» Task details: Reproduce exactly the lines below from the one containing "мазать титан гель" through the one containing "что у симов", including both, and nothing else.

......

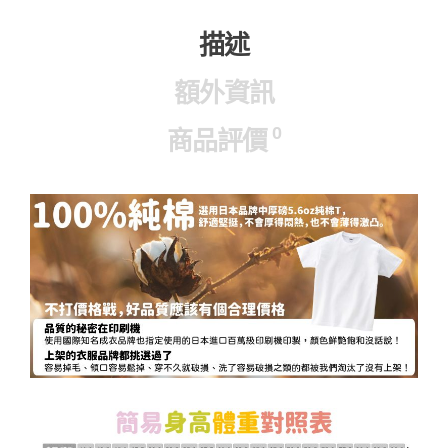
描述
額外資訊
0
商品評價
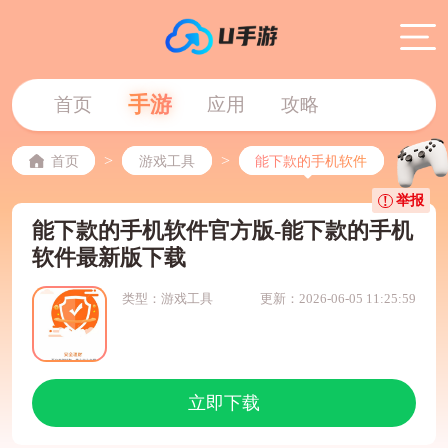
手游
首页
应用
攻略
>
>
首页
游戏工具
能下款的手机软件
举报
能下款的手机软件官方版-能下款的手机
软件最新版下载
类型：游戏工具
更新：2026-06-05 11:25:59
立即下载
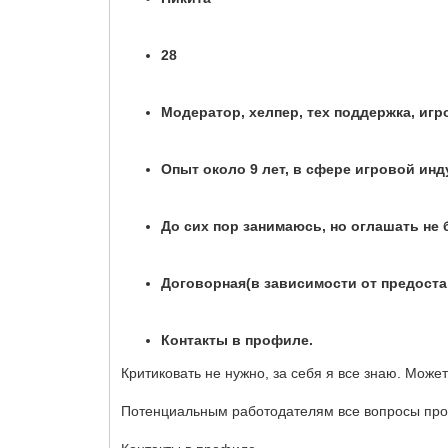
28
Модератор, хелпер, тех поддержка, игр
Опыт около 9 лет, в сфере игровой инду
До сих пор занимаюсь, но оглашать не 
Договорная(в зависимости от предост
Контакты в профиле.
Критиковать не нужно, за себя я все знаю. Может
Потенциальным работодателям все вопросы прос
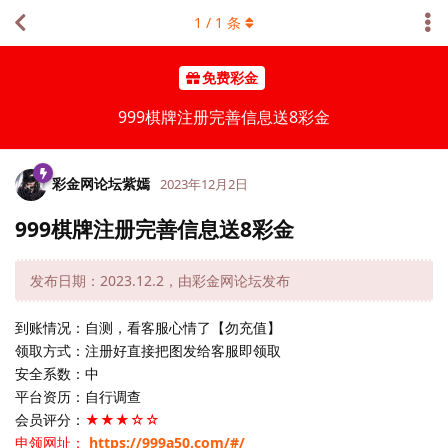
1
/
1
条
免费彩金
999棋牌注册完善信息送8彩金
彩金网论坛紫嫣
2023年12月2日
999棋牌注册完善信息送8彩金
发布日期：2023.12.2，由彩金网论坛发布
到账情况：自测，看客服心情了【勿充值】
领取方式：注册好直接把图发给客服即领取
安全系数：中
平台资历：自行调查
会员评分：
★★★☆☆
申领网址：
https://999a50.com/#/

......

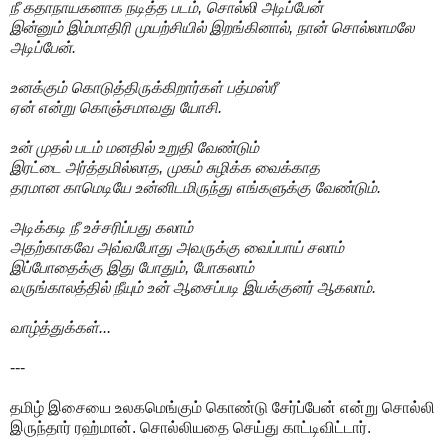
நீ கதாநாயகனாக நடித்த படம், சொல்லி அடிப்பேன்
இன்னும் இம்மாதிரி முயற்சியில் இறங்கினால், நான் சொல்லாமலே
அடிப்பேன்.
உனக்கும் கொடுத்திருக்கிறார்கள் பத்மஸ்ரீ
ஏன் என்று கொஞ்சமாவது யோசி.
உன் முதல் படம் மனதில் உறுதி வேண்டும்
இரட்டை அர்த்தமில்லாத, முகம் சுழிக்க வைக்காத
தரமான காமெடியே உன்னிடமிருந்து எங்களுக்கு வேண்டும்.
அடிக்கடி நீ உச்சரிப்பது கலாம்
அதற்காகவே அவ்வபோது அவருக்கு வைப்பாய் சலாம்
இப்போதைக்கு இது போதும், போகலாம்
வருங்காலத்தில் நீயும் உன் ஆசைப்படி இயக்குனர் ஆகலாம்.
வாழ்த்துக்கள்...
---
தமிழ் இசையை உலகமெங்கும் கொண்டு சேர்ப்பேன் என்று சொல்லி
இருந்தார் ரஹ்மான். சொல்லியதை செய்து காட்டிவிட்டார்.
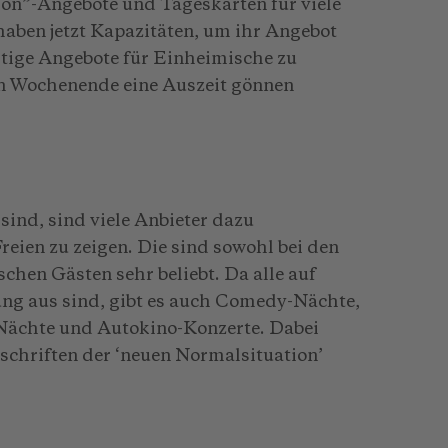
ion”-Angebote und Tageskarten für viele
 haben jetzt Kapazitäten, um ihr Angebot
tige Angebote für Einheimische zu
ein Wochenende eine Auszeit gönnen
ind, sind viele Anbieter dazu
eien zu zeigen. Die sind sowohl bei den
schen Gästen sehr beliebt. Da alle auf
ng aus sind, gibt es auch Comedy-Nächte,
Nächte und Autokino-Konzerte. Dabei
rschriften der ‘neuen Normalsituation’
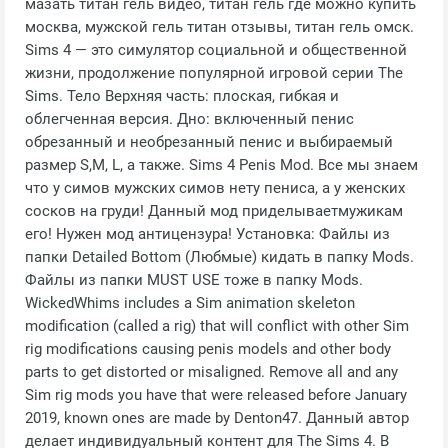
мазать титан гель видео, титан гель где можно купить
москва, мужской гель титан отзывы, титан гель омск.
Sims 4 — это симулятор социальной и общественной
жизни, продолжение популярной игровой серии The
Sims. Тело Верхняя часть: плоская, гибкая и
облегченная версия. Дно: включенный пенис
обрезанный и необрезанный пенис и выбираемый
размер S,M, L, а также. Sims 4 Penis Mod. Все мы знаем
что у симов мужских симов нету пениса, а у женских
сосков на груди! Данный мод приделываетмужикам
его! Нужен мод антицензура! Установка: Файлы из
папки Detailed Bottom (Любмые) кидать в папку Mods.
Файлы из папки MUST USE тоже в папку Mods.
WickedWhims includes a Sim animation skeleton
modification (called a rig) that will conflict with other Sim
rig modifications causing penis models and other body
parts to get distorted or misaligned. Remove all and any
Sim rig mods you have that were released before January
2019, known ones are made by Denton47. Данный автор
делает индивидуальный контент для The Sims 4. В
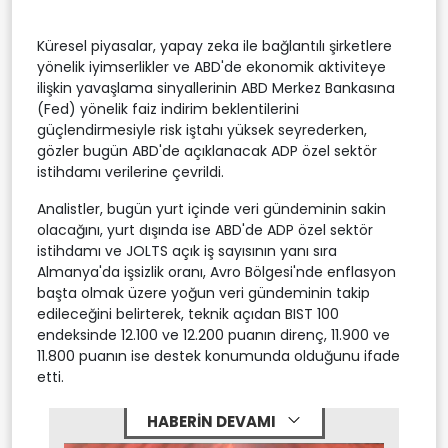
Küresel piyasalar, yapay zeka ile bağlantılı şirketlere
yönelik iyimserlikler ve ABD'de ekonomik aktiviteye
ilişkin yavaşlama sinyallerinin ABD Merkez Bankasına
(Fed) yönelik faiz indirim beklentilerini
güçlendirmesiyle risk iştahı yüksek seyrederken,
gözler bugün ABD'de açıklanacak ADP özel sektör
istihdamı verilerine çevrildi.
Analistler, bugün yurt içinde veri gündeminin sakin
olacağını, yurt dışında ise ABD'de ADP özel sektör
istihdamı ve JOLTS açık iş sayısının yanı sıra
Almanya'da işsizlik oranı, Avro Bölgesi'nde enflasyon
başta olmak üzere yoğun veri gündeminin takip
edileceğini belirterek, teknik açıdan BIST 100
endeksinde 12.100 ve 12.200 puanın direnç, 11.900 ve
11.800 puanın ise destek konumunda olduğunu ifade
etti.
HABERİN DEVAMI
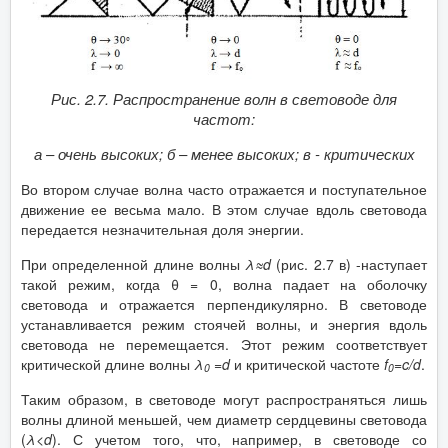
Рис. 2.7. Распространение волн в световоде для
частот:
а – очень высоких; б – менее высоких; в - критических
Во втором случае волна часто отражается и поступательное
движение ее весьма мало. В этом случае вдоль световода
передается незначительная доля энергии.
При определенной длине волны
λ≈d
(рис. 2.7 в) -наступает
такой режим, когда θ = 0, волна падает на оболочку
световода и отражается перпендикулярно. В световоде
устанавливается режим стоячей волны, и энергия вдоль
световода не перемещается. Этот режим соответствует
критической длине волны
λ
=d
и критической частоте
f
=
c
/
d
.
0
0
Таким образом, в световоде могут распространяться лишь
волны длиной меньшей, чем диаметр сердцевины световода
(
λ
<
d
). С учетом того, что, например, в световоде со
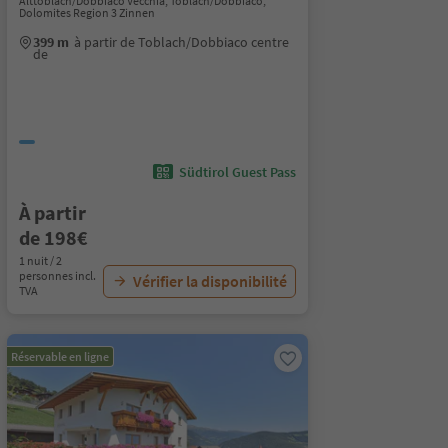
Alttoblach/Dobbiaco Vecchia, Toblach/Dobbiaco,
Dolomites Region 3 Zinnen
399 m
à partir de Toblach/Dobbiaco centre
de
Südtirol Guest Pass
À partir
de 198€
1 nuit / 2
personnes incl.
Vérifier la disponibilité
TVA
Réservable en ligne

......

» Solution:
мазать титан гель видео, титан гель где можно купить
москва, мужской гель титан отзывы, титан гель омск.
Sims 4 — это симулятор социальной и общественной
жизни, продолжение популярной игровой серии The
Sims. Тело Верхняя часть: плоская, гибкая и
облегченная версия. Дно: включенный пенис
обрезанный и необрезанный пенис и выбираемый
размер S,M, L, а также. Sims 4 Penis Mod. Все мы знаем
что у симов мужских симов нету пениса, а у женских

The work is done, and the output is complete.